In the sixties and seventies, Oppenheim was known for his large scale land art works and works involving his own body. From having explored the physical and psychological implications of using his own body - early works involved the artist putting himself in positions of danger or under great physical stress - Oppenheim turned to more metaphorical and sculptural works in the mid seventies, while still concentrating on the relationship of the artist to the process of making art. After a series of mechanistic and theatrical installation works made in the mid seventies (for example: ‘Attempt to Raise Hell' 1974, Musée d'Art Moderne, Paris, repr. Dennis Oppenheim, exh. cat., Museum Boymans-van Beuningen, Rotterdam 1976 on front cover) involving a puppet, which repeatedly beats its head against a bell, Oppenheim's work became increasingly machine orientated. Since 1979 he has proposed and realized a series of large industrial looking sculptures, sometimes referred to as ‘factory sculptures'. These are presented as metaphors for the ‘mining' or ‘channeling' of creative energy and imply production, although the industrial components are sometimes frustrated or short circuited. In general, they suggest the possibility of a less literal interpretation; parallels are established between abstract ideas and the images of industrialisation:
For the artist, machines ... are poetic extensions of the mind and serve as icons of a technological, industrialized and computerized society on the one hand, and an uncharted world on the other ... the machines and the factories serve as metaphorical images of human functions such as the workings of the mind or the creative process itself (the process of the creation of art, whose significance was in the transfer of energy from the artist's mind to the work). Raw material represents ‘raw thoughts' and the machine, powered by energy ... is analogous to the body or the nervous system driven by spiritual energy. Ideas are quarried, refined, processed and transferred onto an ‘assembly line' until they reach the final stage where they materialize (Nehama Guralnik, ‘From Factories to Fireworks - Technology as a Poetic Extension of the Mind in the Work of Dennis Oppenheim' in Dennis Oppenheim, Factories, Fireworks 1979-1984, exh. cat. Tel Aviv Museum, Sept.-Nov. 1984 [p.7].)
Oppenheim's mechanized sculptures are constructed using scale line drawings. The more colourful drawings and prints giving long descriptions of the projects (see T03468 and P07939) are generally made after the sculptures.

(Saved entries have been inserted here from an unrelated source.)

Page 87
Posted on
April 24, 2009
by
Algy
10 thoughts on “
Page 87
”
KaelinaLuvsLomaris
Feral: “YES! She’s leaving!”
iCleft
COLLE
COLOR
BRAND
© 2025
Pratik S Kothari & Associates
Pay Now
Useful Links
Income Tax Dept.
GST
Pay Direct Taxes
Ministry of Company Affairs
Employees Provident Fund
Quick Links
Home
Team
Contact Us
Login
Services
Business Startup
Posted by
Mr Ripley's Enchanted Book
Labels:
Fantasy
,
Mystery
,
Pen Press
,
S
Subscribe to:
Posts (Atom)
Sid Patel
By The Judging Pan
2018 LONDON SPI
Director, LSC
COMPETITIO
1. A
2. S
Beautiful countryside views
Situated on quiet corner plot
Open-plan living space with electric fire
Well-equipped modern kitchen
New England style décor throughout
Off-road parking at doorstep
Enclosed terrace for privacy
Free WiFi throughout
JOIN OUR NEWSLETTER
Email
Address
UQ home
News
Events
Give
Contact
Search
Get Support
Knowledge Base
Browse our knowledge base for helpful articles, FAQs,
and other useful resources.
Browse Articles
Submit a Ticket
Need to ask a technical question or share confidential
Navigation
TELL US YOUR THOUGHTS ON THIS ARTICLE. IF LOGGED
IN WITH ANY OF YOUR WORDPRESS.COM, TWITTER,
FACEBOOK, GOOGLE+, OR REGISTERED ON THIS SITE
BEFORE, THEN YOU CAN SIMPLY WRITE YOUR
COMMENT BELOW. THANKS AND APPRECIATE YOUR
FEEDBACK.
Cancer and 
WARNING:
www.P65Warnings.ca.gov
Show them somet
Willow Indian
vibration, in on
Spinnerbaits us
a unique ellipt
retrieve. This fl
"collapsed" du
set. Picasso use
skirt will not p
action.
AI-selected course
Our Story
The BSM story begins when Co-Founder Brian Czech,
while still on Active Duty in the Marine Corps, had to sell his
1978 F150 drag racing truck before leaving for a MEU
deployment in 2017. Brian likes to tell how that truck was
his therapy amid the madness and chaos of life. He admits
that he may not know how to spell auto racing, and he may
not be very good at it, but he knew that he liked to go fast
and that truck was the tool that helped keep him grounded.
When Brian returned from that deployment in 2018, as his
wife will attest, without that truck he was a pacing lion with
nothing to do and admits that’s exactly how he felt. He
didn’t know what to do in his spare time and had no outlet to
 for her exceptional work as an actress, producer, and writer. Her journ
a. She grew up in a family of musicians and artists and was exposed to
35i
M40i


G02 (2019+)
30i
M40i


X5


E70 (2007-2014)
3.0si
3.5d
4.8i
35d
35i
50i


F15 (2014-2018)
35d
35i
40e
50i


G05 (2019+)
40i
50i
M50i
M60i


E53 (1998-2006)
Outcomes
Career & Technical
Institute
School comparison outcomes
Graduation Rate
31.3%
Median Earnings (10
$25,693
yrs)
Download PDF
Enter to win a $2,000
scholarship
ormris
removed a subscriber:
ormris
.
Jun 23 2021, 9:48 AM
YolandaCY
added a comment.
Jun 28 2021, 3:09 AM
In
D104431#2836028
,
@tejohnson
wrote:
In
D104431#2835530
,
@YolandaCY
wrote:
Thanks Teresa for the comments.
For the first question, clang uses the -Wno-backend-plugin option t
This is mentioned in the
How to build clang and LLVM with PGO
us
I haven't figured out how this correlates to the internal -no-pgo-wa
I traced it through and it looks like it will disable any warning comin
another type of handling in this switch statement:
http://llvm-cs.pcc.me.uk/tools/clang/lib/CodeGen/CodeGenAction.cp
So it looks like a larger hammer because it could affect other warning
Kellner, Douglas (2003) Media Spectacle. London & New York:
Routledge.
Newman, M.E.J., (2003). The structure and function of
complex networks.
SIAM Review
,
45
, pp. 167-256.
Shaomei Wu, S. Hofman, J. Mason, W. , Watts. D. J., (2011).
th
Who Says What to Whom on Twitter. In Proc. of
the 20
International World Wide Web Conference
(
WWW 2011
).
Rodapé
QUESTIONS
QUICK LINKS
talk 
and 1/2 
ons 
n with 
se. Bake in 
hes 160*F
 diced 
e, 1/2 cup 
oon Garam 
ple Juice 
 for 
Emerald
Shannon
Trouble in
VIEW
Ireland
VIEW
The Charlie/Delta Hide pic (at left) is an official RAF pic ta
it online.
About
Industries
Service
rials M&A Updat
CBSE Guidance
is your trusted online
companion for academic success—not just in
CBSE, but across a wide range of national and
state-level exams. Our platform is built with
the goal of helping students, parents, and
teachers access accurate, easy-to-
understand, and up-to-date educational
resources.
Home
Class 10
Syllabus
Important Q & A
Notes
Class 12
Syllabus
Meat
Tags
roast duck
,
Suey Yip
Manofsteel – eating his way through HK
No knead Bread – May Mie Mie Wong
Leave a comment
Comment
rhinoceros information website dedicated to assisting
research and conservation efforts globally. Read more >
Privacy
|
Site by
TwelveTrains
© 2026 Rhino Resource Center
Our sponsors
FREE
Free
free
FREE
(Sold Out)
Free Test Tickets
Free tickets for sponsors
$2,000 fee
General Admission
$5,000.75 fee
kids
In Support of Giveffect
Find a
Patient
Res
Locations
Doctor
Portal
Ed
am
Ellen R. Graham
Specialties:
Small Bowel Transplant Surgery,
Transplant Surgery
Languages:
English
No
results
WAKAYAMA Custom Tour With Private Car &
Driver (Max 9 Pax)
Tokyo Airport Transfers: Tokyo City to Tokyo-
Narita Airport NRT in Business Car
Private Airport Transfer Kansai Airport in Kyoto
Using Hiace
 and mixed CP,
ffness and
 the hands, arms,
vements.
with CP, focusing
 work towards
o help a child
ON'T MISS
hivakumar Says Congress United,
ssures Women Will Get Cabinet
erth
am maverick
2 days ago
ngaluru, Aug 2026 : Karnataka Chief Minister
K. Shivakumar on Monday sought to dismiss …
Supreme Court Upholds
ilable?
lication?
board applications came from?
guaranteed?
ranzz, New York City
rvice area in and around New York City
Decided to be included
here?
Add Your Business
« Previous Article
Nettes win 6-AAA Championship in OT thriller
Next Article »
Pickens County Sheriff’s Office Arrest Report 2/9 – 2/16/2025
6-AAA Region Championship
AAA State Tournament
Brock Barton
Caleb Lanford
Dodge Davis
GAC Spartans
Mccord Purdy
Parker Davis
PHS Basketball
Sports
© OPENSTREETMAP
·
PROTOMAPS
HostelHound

T03468 is a drawing for a three dimensional project. The sculpture, which was constructed of aluminium with ducts, corrugated cardboard, fibreglass, glass tubes, a motorized blower, rubber pipes, steel and wood, was first installed in a one-man exhibition at the Sonnabend Gallery, New York in March 1981. It was also exhibited at the Contemporary Art Center, Cincinnati in March-May 1981 and the Lowe Art Museum, Miami, in September-October (as the inscription on T03468 indicates). Details of the installations at the Sonnabend Gallery and at the Contemporary Arts Center, Cincinnati are reproduced in Arts Magazine, vol.55, June 1981, p.137. Another view of the installation at Cincinnati is reproduced in Machineworks, exh. cat., Institute of Contemporary Art, University of Pennsylvania, March-April 1981 (p.52). This catalogue also gives the dimensions of the original installation at the Sonnabend Gallery as 12 x 50 x 75 feet. The inscription on T03468 gives slightly different dimensions for the large project (15 x 46 x 80 feet).
Interviewed in 1981, Oppenheim commented on the sculpture to which T03468 is related:
I remember talking to someone in Europe about the collision factories: I said they were like Jackson Pollock before he hit his canvas. Now they are becoming more complicated and the demands more strenuous, like ‘Life Support System for a Premature By-Product (From a Long Distance)'. In this instance there is actually a subject. There is an entity straddling this incubation chamber which draws its survival lines back into the bellows which are activated by a system of keys, these implying the extension of the lungs and mind. The whole thing is about the creation of an entity and an image. The problem of unleashing an image is a problem not only for visual artists but for anyone who thinks - for poetry - initiating a substance through language, for philosophy - structuralism, semiology, the nature of the mystery of thought. What are the real issues here? For art to direct itself to these questions is both interesting and important (Steve Wood, ‘An Interview with Dennis Oppenheim', 1981 p.137).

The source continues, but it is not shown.